Hi @Kissesxxx - I’d also like to send hugs and strength to you and your Mum. I typed a reply to you earlier today but clearly did something wrong as it isn’t here now - but Jaybro has written a far better one than I did. Keep in touch - we are here to help you as well as your Mum with support and questions, sometimes you may feel that you don’t want to ask a question in front of your Mum. You might also want to call the nurses on here - number at the top of the page - if you have any medical questions. They are also very supportive. Evie xx
I’m so sorry your mum finds herself in this position. Infected nodes are not uncommon. What it means is that they are doing their job. They are infected because they are stopping the cancer from spreading. All hail the mighty lymph nodes!
The lymph system is pretty complex. Some bodies may have a cluster of 9 while other bodies have 10, 20… I had 19 infected nodes out of the 21 removed in full axillary clearance. It’s a common procedure carried out at the same time as a mastectomy and can provide a lot of useful data which informs what treatment follows.

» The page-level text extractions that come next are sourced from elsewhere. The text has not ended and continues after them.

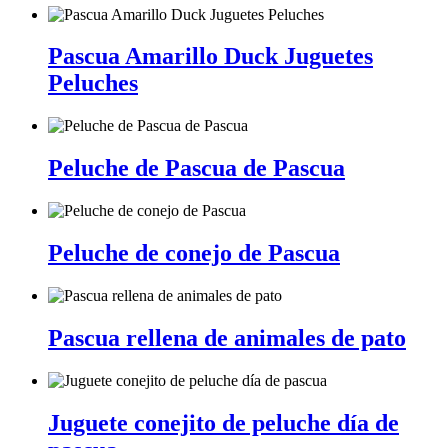
Pascua Amarillo Duck Juguetes
Peluches
Peluche de Pascua de Pascua
Peluche de conejo de Pascua
Pascua rellena de animales de pato
Juguete conejito de peluche día de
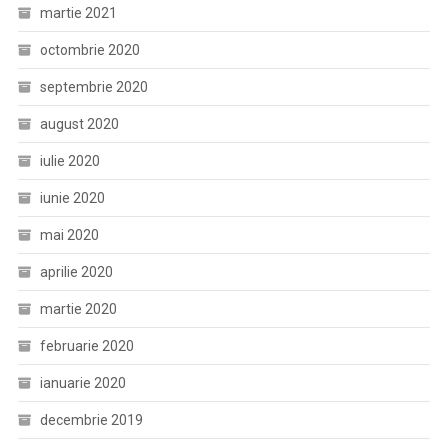
martie 2021
octombrie 2020
septembrie 2020
august 2020
iulie 2020
iunie 2020
mai 2020
aprilie 2020
martie 2020
februarie 2020
ianuarie 2020
decembrie 2019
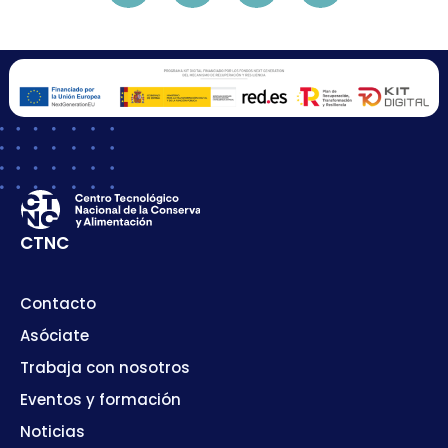
CTNC
Contacto
Asóciate
Trabaja con nosotros
Eventos y formación
Noticias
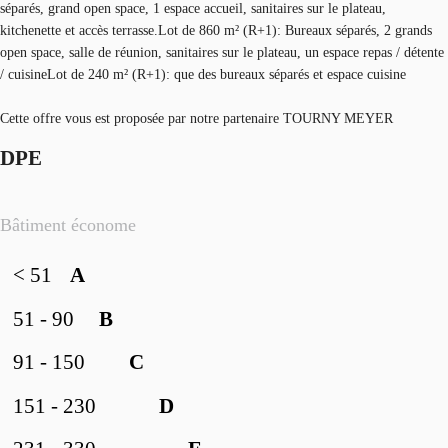
séparés, grand open space, 1 espace accueil, sanitaires sur le plateau,
kitchenette et accès terrasse.Lot de 860 m² (R+1): Bureaux séparés, 2 grands
open space, salle de réunion, sanitaires sur le plateau, un espace repas / détente
/ cuisineLot de 240 m² (R+1): que des bureaux séparés et espace cuisine
Cette offre vous est proposée par notre partenaire TOURNY MEYER
DPE
Bâtiment économe
< 51
A
51 - 90
B
91 - 150
C
151 - 230
D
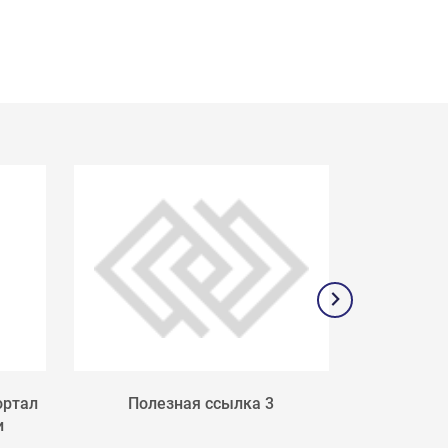
ортал
Полезная ссылка 3
Поле
и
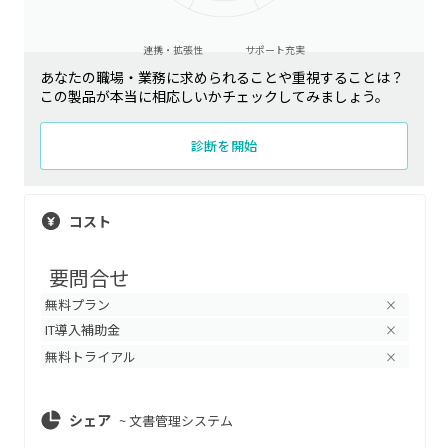
連携・拡張性
サポート充実
あなたの職場・業務に求められることや重視することは？
この製品が本当に相応しいかチェックしてみましょう。
診断を開始
コスト
要問合せ
無料プラン
×
IT導入補助金
×
無料トライアル
×
シェア
~
文書管理システム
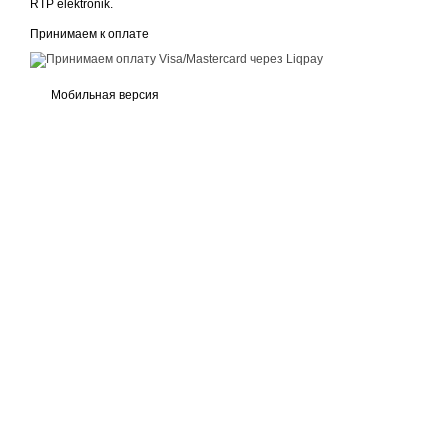
RTP elektronik.
Принимаем к оплате
Мобильная версия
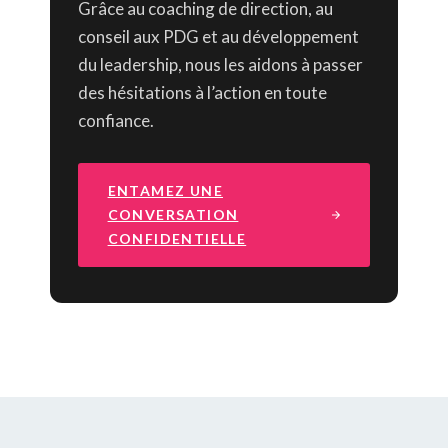
Grâce au coaching de direction, au
conseil aux PDG et au développement
du leadership, nous les aidons à passer
des hésitations à l’action en toute
confiance.
ENTAMEZ UNE
CONVERSATION
CONFIDENTIELLE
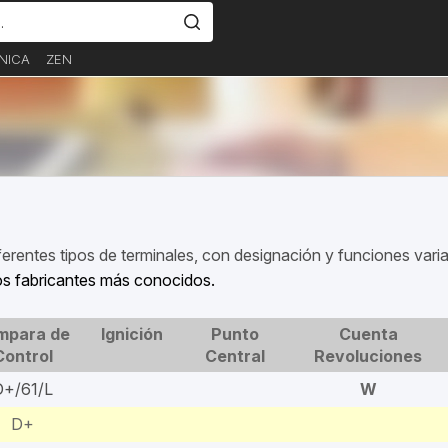
NICA
ZEN
ferentes tipos de terminales, con designación y funciones vari
 los fabricantes más conocidos.
mpara de
Ignición
Punto
Cuenta
Control
Central
Revoluciones
D+/61/L
W
D+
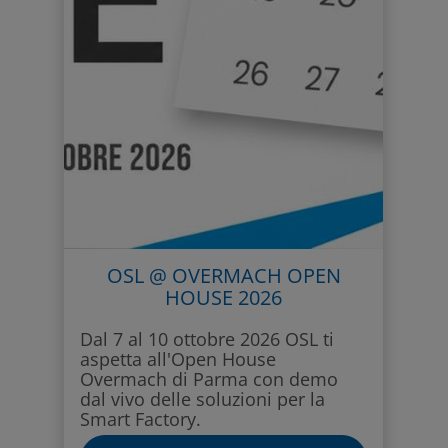
OSL @ OVERMACH OPEN
HOUSE 2026
Dal 7 al 10 ottobre 2026 OSL ti
aspetta all'Open House
Overmach di Parma con demo
dal vivo delle soluzioni per la
Smart Factory.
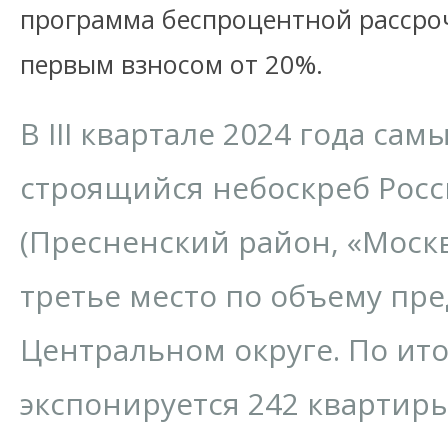
программа беспроцентной рассроч
первым взносом от 20%.
В III квартале 2024 года са
строящийся небоскреб Росс
(Пресненский район, «Моск
третье место по объему пр
Центральном округе. По ито
экспонируется 242 квартиры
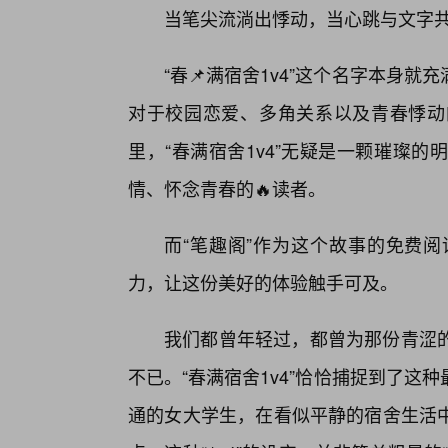
当笔尖流淌出悸动，当心跳与文字
“春📌满宿舍1v4”这个名字本身
对于校园恋爱、多角关系以及青春悸动
里，“春满宿舍1v4”无疑是一颗璀璨
情、怀念青春的🔥读者。
而“笔趣阁”作为这个故事的免费
力，让这份美好的体验触手可及。
我们都曾年轻过，都曾为那份青涩的
不已。“春满宿舍1v4”恰恰捕捉到了这
通的女大学生，在看似平静的宿舍生活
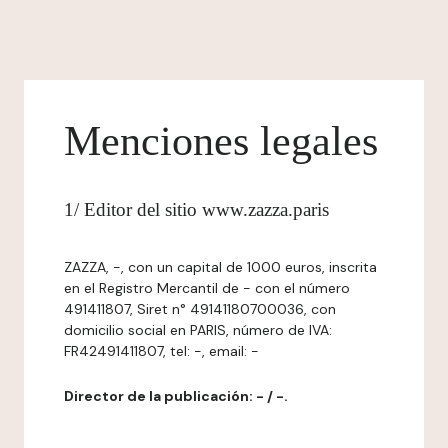
Menciones legales
1/ Editor del sitio www.zazza.paris
ZAZZA, -, con un capital de 1000 euros, inscrita
en el Registro Mercantil de - con el número
491411807, Siret n° 49141180700036, con
domicilio social en PARIS, número de IVA:
FR42491411807, tel: -, email: -
Director de la publicación: - / -.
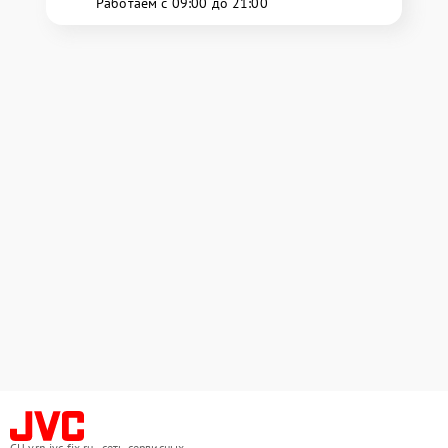
Работаем с 09:00 до 21:00
СЦ vrn.jvc-fix.ru - сеть сервисных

This is a terrifying time. Old hands use words like scanxiety because they are just so used to long waits for results. Unfortunately there will be a lot of waiting, at times it may feel unbearable but your mum isn’t alone and she’s not the only person experiencing these feelings. I particularly identify with her sense of being alone in all this. It’s not true but that is how it feels. It’s hard to share some stuff, you want to protect those you love from the hard fact, you feel you need to conceal your emotions, you are terrified but don’t want to worry people…
On a negative point, if the delay in diagnosis has affected the extent of her cancer, there are grounds for complaint via the patients’ advocacy service. Worth bearing in mind if it would help. However, it may not have made any difference. My oncologist told me that my delay wouldn’t have made any difference. It would be the same treatment regardless (I waited 11 months because the pandemic had arrived and it was hard to see a GP - STUPID)
I hope your mum gets her results soon and they are reassuring. Treatment isn’t nice but it’s all doable, especially if you can build up a good network of support, and success rates are improving every year. If you can go with her to her appointment and make notes, that’s invaluable. You can then prompt her if there is a question she forgets to ask. Enter an oncologist’s office and your mind goes blank!
All the best
Not sure where to turn, my mum has been diagnosed with breast cancer which is also confirmed to be in her nodes. They will not know any more until she has the results back from her mri and ct scan which is just traumatising. The consultant briefly rang mum and told her, didn't make her feel reassured or see if she had any questions so mum feels like she's been left to face this alone with very negative thinking.
Has anyone been diagnosed with breast cancer which is in the nodes and it was treated? She went to the hospital in march with the same lump and they said everything was fine, so she's beating herself up for it being there a while now as well.